Defining Community Success

Defining Community Success

June 7, 2022

In a previous article we took a look at how metrics in Developer Relations and Community Management can often be difficult, but not impossible to ascertain. One of the key tenets to discovering how to properly metricize your operation is determining what success should look like prior to setting metrics like OKRs and KPIs.

Defining Success

Often content discussing success is evasive or ethereal and tends to break from giving specific concrete measures or techniques. This isn’t just a clever way to drag out content about success, this is because success is often subjective. What success means to one team or organization would be different to another team or organization.

For example, looking at a company that delivers an Open Source project. Their idea of success is likely tied to contributors and contributions to the project, or the parts of the project they want to promote. It’s measured in participatory metrics, such as git contributions and tickets completed.
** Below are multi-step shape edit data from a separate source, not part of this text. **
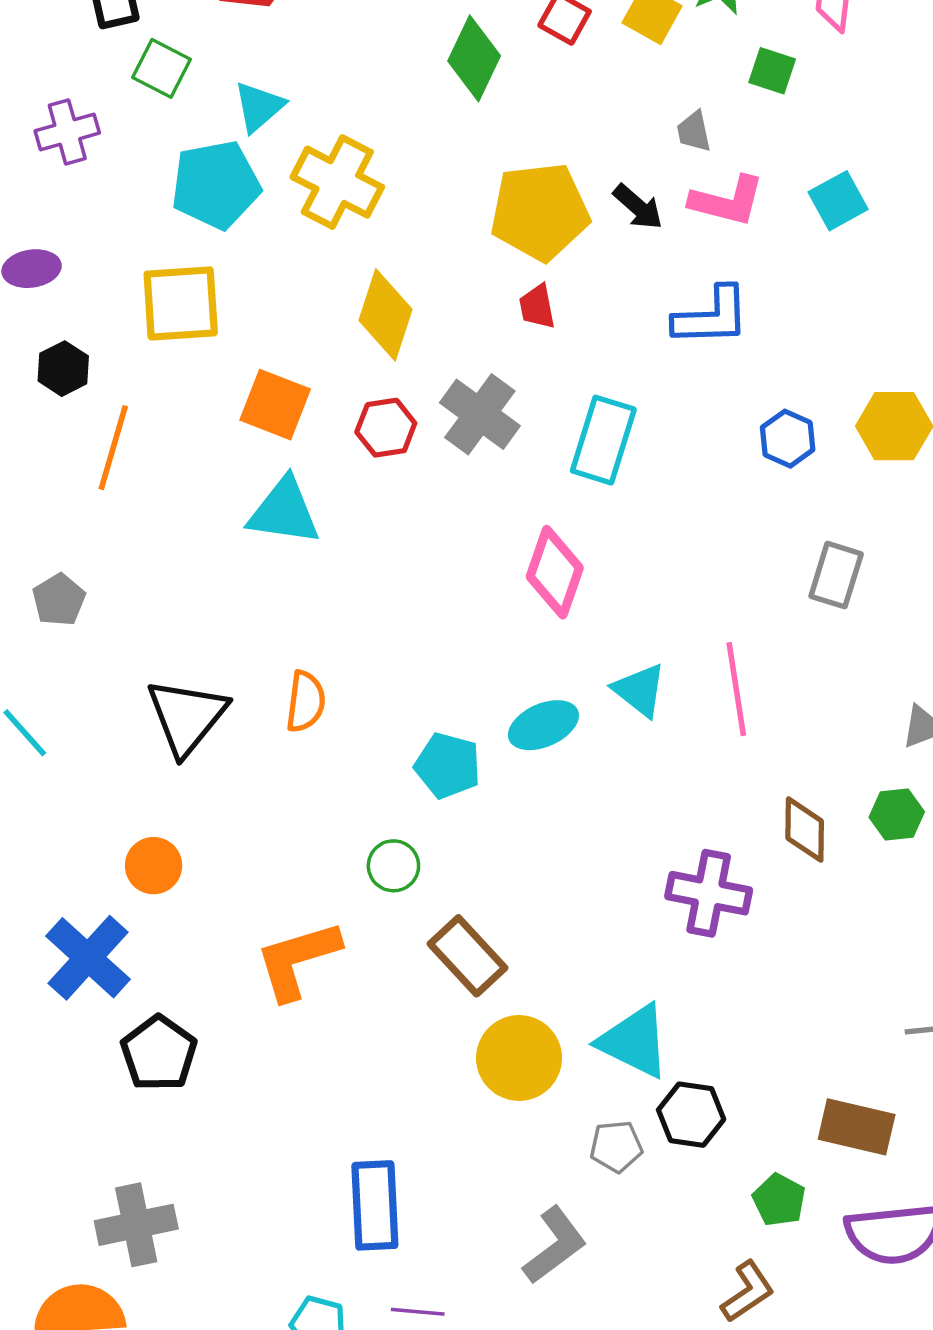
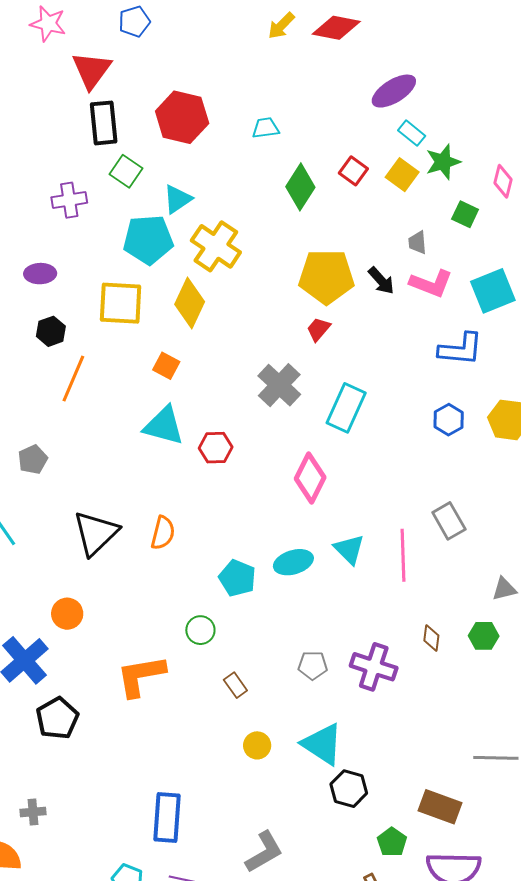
cyan square: (838, 201) -> (493, 291), size x1.4
red trapezoid: (537, 307) -> (318, 329), turned 44
yellow diamond: (386, 315) -> (190, 303), moved
blue L-shape: (711, 317) -> (461, 349), moved
orange square: (275, 405) -> (166, 366), size x0.7
red hexagon: (386, 428) -> (216, 448), moved
gray rectangle: (836, 575) -> (449, 521), moved, turned -54
brown diamond: (805, 830) -> (431, 638), size x0.7
brown rectangle: (467, 956) -> (235, 685), size x0.6
yellow circle: (519, 1058) -> (257, 745), size x0.6
gray pentagon: (616, 1146) -> (313, 665), moved
gray cross: (136, 1225) -> (33, 812), size x0.6

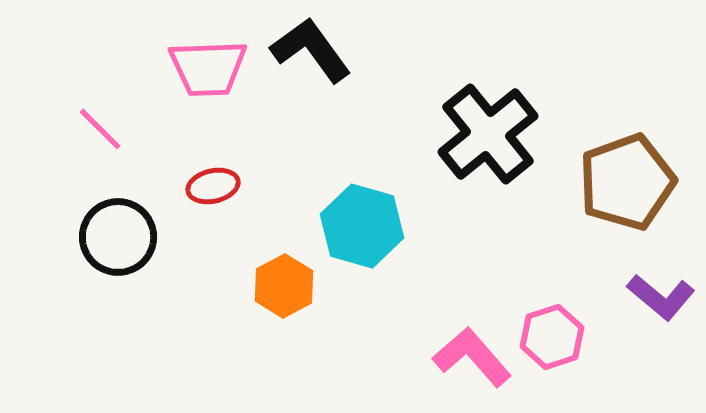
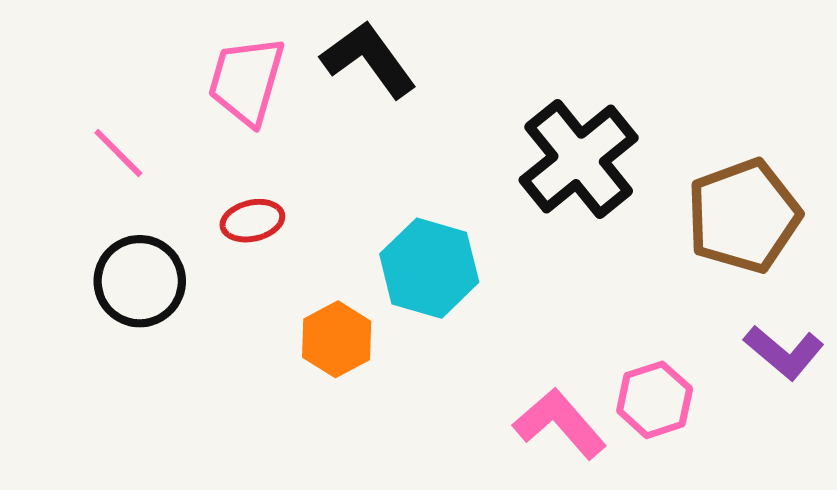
pink trapezoid: (208, 68) -> (246, 81), turned 108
For a large-scale enterprise operation that has a customer-facing product, not specifically for developers, the landscape and the metrics will look very different. They will be tied to top-of-funnel activity or the adoption of new features. They may be focused on specific monetary goals, but not in how many people are participating in the forums or asking to help build features.Before finding what works best, it’s important to ask yourself or your organization a few questions:

  • What, other than financials, do we consider success?
  • How does the success of other teams and business stakeholders work towards your success?
  • How do you plan to communicate your success and how you measure to other parts of the organization?
  • What is the audience outside of our organization that contributes to that success (users, contributors, purchasers, etc.)?
  • What mechanisms do we currently have or can we put in place to move toward that success?
  • What tools do we use to measure success? OKRs and KPIs?

Determining Success

Simply having a definition of what we consider success with our communities is not enough. At some point, we will need to decide what the finish line is. Here there is a caveat: like good software, building a successful community is never “done”. That said, we need to at least have small victories to measure success along the way.

These small victories lead to better team integration into the measurement of goals. Teams that understand there is an opportunity to find tiny wins along the way to success are more likely to engage and build programs and the mechanics to see those goals through.Bringing in ways to measure this success is also key. Peritus.ai helps teams to focus on success and gives them the ability to share those success measurements over time. Additionally, as teams can see their small victories on clear dashboards, the idea of success can grow and evolve.

Discovering Success

Success should never be considered a static concept. Certain goals, like being the best in our industry or having the number one used application in our market are great overarching goals that may not change, but success in the near term is much more important to make those long term goals a reality.As we begin to meet or exceed our measures of success, it’s key to reexamine our success concept. It could be that our focus was entirely on getting contributors to our project but now we need end-users who may or may not be the same group of people. It could be that we need to change our tactics and engage the help of marketing and sales folks who have a different idea of success.

Conclusion

We sometimes hear things from leaders of the industry, cliches like “failure is not an option” or “success at the cost of all else”. It’s easy to get caught up in the words of eloquent speakers and metrics gurus stating what is right and prescribing a course of action that is too open-ended or so specific it can’t apply.

By defining your version of success as it applies to your organization, determining what the short goals are and how to measure them, and discovering how success evolves for you, your community, and your organization, you can become exactly the success you want to see in the world - or your corner of it!